__What to work on__. A full, word-for-word copy of the listing below is needed; leave the images out of it.

__Records for this exercise__.
──────────

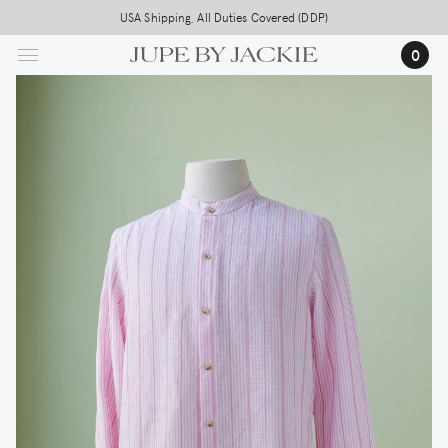
Skip
USA Shipping, All Duties Covered (DDP)
to
0
main
content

──────────

__Exercise answer__.
Skip
USA Shipping, All Duties Covered (DDP)
to
0
main
content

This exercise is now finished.